By Cnaan Liphshiz
AMSTERDAM — A Dutch Jewish leader said it sends “the wrong message” to tell leading Protestant churches that their recent acknowledgement of Holocaust guilt is “unnecessary.”
Ruben Vis, the director of Organization of Jewish Communities in the Netherlands, said a statement this week from Dutch Chief Rabbi Binyomin Jacobs also marginalizes Holocaust victims who find such acknowledgments meaningful.
“It downplays a rather bold and absolutely necessary move that they have deliberated on for quite some time, and it’s counterproductive towards further progress,” Vis, who is also a board member of the Council of Jews, Christians and Muslims in the Netherlands, told the Jewish Telegraphic Agency.

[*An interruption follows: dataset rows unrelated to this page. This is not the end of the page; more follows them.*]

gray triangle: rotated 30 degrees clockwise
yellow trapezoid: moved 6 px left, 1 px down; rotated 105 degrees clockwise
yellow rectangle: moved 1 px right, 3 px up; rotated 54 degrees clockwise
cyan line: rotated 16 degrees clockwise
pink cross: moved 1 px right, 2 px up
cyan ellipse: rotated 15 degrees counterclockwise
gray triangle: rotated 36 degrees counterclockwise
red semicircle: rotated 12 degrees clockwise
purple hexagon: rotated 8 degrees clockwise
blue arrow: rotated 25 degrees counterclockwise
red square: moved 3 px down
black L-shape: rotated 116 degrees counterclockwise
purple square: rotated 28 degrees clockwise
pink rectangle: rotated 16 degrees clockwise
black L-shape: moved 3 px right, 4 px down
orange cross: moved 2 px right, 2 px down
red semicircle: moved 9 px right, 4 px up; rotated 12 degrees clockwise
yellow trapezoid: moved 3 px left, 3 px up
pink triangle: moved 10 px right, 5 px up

The exchange comes after six Dutch Protestant churches this week publicly acknowledged their inaction during the Holocaust and their tolerance of the anti-Semitism that led to it. In response, Jacobs said that while he appreciates the gesture, such admissions are “unnecessary,” as “children needn’t profess their parents’ guilt or take responsibility for it.”

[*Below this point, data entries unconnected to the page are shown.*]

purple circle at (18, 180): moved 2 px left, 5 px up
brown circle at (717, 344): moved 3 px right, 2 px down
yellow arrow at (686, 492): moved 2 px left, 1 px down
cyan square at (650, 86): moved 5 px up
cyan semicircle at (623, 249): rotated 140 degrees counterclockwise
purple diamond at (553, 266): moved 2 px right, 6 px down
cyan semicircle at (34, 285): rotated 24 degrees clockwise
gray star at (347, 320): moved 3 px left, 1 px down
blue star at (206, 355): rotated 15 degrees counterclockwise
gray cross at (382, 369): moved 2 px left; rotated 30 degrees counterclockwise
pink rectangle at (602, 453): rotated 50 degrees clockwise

A spokesperson for Jacobs subsequently clarified that the rabbi was merely noting that the church leaders today are “personally blameless” for the Holocaust.
Rabbi Pinchas Goldschmidt, president of the Conference of European Rabbis, said Jacobs lacked the mandate to judge the necessity of any such admission. “He does not represent anyone in saying this,” Goldschmidt said.